▶ [Records to process]:

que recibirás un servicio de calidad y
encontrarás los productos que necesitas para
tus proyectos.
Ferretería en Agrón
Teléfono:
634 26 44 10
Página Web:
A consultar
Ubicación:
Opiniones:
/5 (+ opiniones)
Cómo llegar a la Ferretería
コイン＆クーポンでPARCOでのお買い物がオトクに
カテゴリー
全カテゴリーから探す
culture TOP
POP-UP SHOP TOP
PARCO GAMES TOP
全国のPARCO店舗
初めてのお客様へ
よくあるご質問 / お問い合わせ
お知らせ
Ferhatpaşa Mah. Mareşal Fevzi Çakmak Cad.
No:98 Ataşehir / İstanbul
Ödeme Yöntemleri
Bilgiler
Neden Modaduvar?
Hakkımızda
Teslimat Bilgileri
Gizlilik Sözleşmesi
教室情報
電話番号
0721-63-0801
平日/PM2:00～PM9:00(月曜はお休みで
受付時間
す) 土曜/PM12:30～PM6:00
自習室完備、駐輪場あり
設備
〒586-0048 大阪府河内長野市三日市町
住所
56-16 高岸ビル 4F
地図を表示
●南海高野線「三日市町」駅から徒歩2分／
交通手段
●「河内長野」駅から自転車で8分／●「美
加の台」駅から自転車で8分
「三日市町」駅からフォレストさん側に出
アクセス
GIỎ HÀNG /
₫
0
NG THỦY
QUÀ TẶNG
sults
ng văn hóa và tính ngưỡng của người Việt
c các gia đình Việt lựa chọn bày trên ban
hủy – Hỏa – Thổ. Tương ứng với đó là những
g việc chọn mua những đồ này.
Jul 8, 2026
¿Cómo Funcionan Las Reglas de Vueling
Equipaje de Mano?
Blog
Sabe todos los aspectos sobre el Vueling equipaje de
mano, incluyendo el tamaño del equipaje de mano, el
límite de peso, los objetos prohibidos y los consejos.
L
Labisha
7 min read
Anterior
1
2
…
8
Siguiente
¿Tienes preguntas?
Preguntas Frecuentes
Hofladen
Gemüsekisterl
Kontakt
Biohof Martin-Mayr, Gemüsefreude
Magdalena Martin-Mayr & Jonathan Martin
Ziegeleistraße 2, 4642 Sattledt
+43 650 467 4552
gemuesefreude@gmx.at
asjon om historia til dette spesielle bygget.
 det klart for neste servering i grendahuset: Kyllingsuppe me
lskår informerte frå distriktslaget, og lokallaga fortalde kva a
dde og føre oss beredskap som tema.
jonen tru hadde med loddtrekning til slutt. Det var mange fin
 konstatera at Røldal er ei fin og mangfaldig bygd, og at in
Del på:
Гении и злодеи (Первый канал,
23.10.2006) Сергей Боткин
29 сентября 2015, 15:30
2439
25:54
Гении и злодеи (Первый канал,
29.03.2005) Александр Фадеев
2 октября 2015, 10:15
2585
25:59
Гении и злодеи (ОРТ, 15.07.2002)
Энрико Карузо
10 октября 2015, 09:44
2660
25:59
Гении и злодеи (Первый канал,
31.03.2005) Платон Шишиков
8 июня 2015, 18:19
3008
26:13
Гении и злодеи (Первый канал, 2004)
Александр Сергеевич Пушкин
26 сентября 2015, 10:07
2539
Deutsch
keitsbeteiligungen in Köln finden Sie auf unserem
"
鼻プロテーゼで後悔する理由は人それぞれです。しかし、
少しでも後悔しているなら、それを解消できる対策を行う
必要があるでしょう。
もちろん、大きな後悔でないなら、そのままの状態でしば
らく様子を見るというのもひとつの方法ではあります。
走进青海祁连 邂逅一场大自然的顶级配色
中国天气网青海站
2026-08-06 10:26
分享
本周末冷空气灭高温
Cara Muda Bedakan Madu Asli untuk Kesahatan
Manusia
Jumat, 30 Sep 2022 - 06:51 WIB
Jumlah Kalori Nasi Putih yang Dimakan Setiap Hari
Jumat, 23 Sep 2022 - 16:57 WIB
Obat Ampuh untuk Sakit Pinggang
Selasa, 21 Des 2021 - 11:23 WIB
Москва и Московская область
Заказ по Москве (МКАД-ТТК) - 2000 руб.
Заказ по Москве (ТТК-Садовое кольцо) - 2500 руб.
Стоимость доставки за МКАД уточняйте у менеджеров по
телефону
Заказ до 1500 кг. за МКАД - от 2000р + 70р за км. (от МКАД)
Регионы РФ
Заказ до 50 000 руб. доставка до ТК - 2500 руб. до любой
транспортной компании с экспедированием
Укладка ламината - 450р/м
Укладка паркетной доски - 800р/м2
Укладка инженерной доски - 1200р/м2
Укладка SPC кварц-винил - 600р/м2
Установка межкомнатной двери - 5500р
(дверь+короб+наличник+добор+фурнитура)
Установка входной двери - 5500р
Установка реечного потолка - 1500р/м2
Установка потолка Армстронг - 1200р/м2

▶ [Exercise description]:
All of the records must be retyped exactly as they are.

▶ [Exercise result]:
que recibirás un servicio de calidad y
encontrarás los productos que necesitas para
tus proyectos.
Ferretería en Agrón
Teléfono:
634 26 44 10
Página Web:
A consultar
Ubicación:
Opiniones:
/5 (+ opiniones)
Cómo llegar a la Ferretería
コイン＆クーポンでPARCOでのお買い物がオトクに
カテゴリー
全カテゴリーから探す
culture TOP
POP-UP SHOP TOP
PARCO GAMES TOP
全国のPARCO店舗
初めてのお客様へ
よくあるご質問 / お問い合わせ
お知らせ
Ferhatpaşa Mah. Mareşal Fevzi Çakmak Cad.
No:98 Ataşehir / İstanbul
Ödeme Yöntemleri
Bilgiler
Neden Modaduvar?
Hakkımızda
Teslimat Bilgileri
Gizlilik Sözleşmesi
教室情報
電話番号
0721-63-0801
平日/PM2:00～PM9:00(月曜はお休みで
受付時間
す) 土曜/PM12:30～PM6:00
自習室完備、駐輪場あり
設備
〒586-0048 大阪府河内長野市三日市町
住所
56-16 高岸ビル 4F
地図を表示
●南海高野線「三日市町」駅から徒歩2分／
交通手段
●「河内長野」駅から自転車で8分／●「美
加の台」駅から自転車で8分
「三日市町」駅からフォレストさん側に出
アクセス
GIỎ HÀNG /
₫
0
NG THỦY
QUÀ TẶNG
sults
ng văn hóa và tính ngưỡng của người Việt
c các gia đình Việt lựa chọn bày trên ban
hủy – Hỏa – Thổ. Tương ứng với đó là những
g việc chọn mua những đồ này.
Jul 8, 2026
¿Cómo Funcionan Las Reglas de Vueling
Equipaje de Mano?
Blog
Sabe todos los aspectos sobre el Vueling equipaje de
mano, incluyendo el tamaño del equipaje de mano, el
límite de peso, los objetos prohibidos y los consejos.
L
Labisha
7 min read
Anterior
1
2
…
8
Siguiente
¿Tienes preguntas?
Preguntas Frecuentes
Hofladen
Gemüsekisterl
Kontakt
Biohof Martin-Mayr, Gemüsefreude
Magdalena Martin-Mayr & Jonathan Martin
Ziegeleistraße 2, 4642 Sattledt
+43 650 467 4552
gemuesefreude@gmx.at
asjon om historia til dette spesielle bygget.
 det klart for neste servering i grendahuset: Kyllingsuppe me
lskår informerte frå distriktslaget, og lokallaga fortalde kva a
dde og føre oss beredskap som tema.
jonen tru hadde med loddtrekning til slutt. Det var mange fin
 konstatera at Røldal er ei fin og mangfaldig bygd, og at in
Del på:
Гении и злодеи (Первый канал,
23.10.2006) Сергей Боткин
29 сентября 2015, 15:30
2439
25:54
Гении и злодеи (Первый канал,
29.03.2005) Александр Фадеев
2 октября 2015, 10:15
2585
25:59
Гении и злодеи (ОРТ, 15.07.2002)
Энрико Карузо
10 октября 2015, 09:44
2660
25:59
Гении и злодеи (Первый канал,
31.03.2005) Платон Шишиков
8 июня 2015, 18:19
3008
26:13
Гении и злодеи (Первый канал, 2004)
Александр Сергеевич Пушкин
26 сентября 2015, 10:07
2539
Deutsch
keitsbeteiligungen in Köln finden Sie auf unserem
"
鼻プロテーゼで後悔する理由は人それぞれです。しかし、
少しでも後悔しているなら、それを解消できる対策を行う
必要があるでしょう。
もちろん、大きな後悔でないなら、そのままの状態でしば
らく様子を見るというのもひとつの方法ではあります。
走进青海祁连 邂逅一场大自然的顶级配色
中国天气网青海站
2026-08-06 10:26
分享
本周末冷空气灭高温
Cara Muda Bedakan Madu Asli untuk Kesahatan
Manusia
Jumat, 30 Sep 2022 - 06:51 WIB
Jumlah Kalori Nasi Putih yang Dimakan Setiap Hari
Jumat, 23 Sep 2022 - 16:57 WIB
Obat Ampuh untuk Sakit Pinggang
Selasa, 21 Des 2021 - 11:23 WIB
Москва и Московская область
Заказ по Москве (МКАД-ТТК) - 2000 руб.
Заказ по Москве (ТТК-Садовое кольцо) - 2500 руб.
Стоимость доставки за МКАД уточняйте у менеджеров по
телефону
Заказ до 1500 кг. за МКАД - от 2000р + 70р за км. (от МКАД)
Регионы РФ
Заказ до 50 000 руб. доставка до ТК - 2500 руб. до любой
транспортной компании с экспедированием
Укладка ламината - 450р/м
Укладка паркетной доски - 800р/м2
Укладка инженерной доски - 1200р/м2
Укладка SPC кварц-винил - 600р/м2
Установка межкомнатной двери - 5500р
(дверь+короб+наличник+добор+фурнитура)
Установка входной двери - 5500р
Установка реечного потолка - 1500р/м2
Установка потолка Армстронг - 1200р/м2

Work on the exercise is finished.